Supplied entries below:
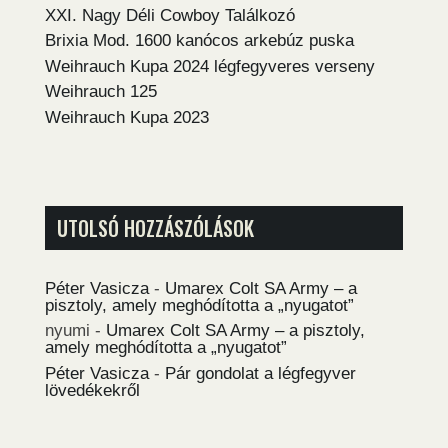
XXI. Nagy Déli Cowboy Találkozó
Brixia Mod. 1600 kanócos arkebúz puska
Weihrauch Kupa 2024 légfegyveres verseny
Weihrauch 125
Weihrauch Kupa 2023
UTOLSÓ HOZZÁSZÓLÁSOK
Péter Vasicza
-
Umarex Colt SA Army – a
pisztoly, amely meghódította a „nyugatot”
nyumi
-
Umarex Colt SA Army – a pisztoly,
amely meghódította a „nyugatot”
Péter Vasicza
-
Pár gondolat a légfegyver
lövedékekről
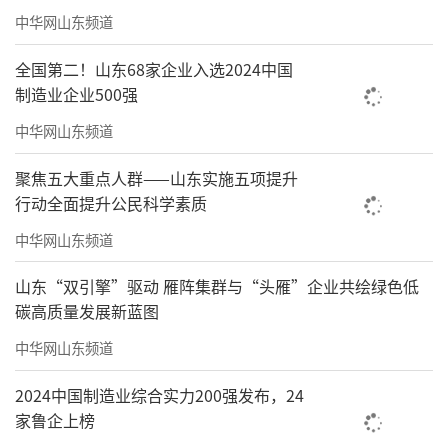
中华网山东频道
全国第二！山东68家企业入选2024中国
制造业企业500强
中华网山东频道
聚焦五大重点人群——山东实施五项提升
行动全面提升公民科学素质
中华网山东频道
山东“双引擎”驱动 雁阵集群与“头雁”企业共绘绿色低
碳高质量发展新蓝图
中华网山东频道
2024中国制造业综合实力200强发布，24
家鲁企上榜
End of Supplied entries.
Go through the records. Copy each line where "nyugatot" appears.

— Exercise response —
pisztoly, amely meghódította a „nyugatot”
amely meghódította a „nyugatot”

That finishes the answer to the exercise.